Most of the Alpine glaciers continue becoming smaller

2012 - 04 - 30
Most of the Alpine glaciers continue becoming smaller

The glaciers in the Austrian Alps  reduced by 17 metres in average last year. None of 95 glaciers being measured by the Austrian Alpine Club did not get bigger. The volunteers of this organisation found a loss at 97 per cent of them. The above-average temperatures of last summer contributed to it.

Fifteen glaciers, double amount compared to the year 2010, have got smaller by more than 30 metres, some of them even by 50 to 60 metres. From the biggest Austrian glacier Pasterze at the foot of Grossglockner there have melt away 40 metres.

In the Alps the climate changes cause the problems not only to the glaciers, but also to the mountains themselves. Swiss giant Matterhorn is falling into pieces because of the warming according to the findings out by local scientists, other mountain peaks are endagered, too.
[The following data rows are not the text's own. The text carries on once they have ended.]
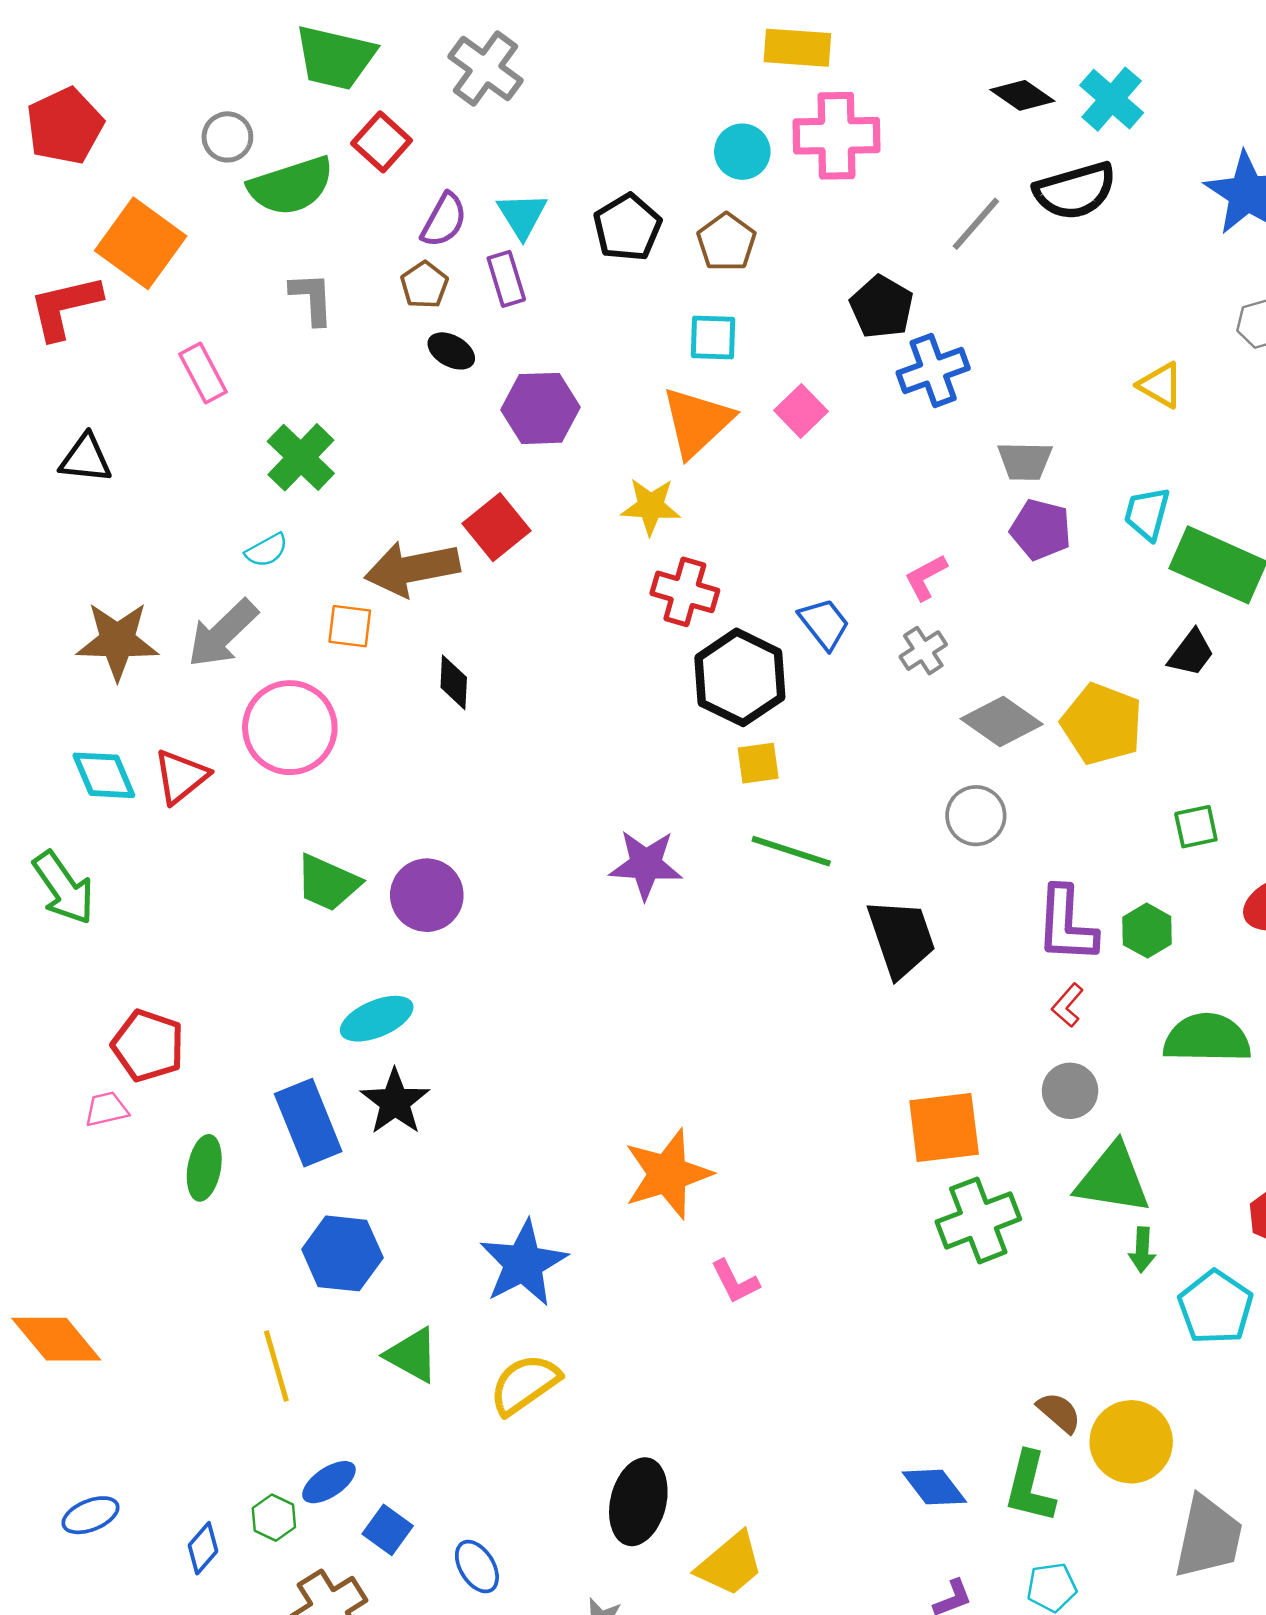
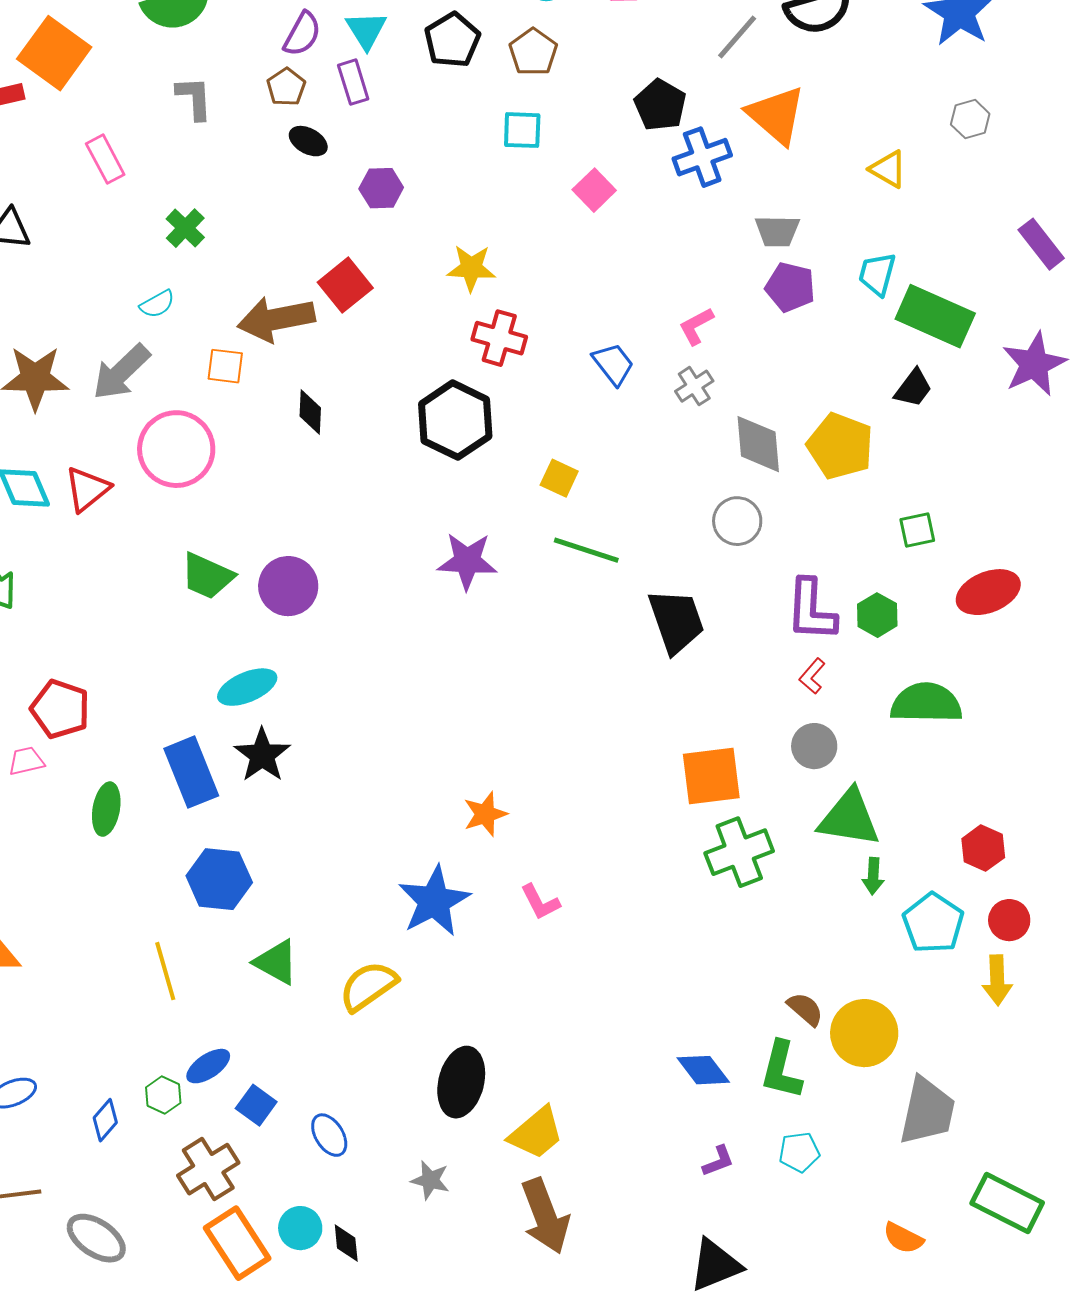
purple hexagon: (541, 408) -> (381, 188), size x0.7
orange triangle: (697, 422) -> (776, 115), moved, turned -36
green cross: (301, 457) -> (185, 228), size x0.7
black hexagon: (740, 677) -> (455, 420), moved
gray diamond: (1002, 722) -> (758, 444), turned 50
yellow square: (758, 763) -> (559, 478), turned 33
orange star: (668, 1174) -> (485, 814), size x0.6
blue star: (523, 1263) -> (434, 901), moved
The cycle of melting and freezing of a glacier mountain causes cracks in the surface of the mountain. If these are too big, whole pieces of the rock break off the mountain. And just this progress is much faster at Matterhorn than it has been supposed so far. German magazine Bild has informed that the temperature increase by a few degrees has a big influence on the mountains.

“So far we have been worried about the fate of the Alpine glaciers. New scientific findings out, however, show that even the most famous Alpine peaks are endagered. The climate change thus brings us much more problems than we were willing to admit a short time ago,“ commented the scientifique findings out Dalibor Dostal, the director of the European Wildlife conservation organisation.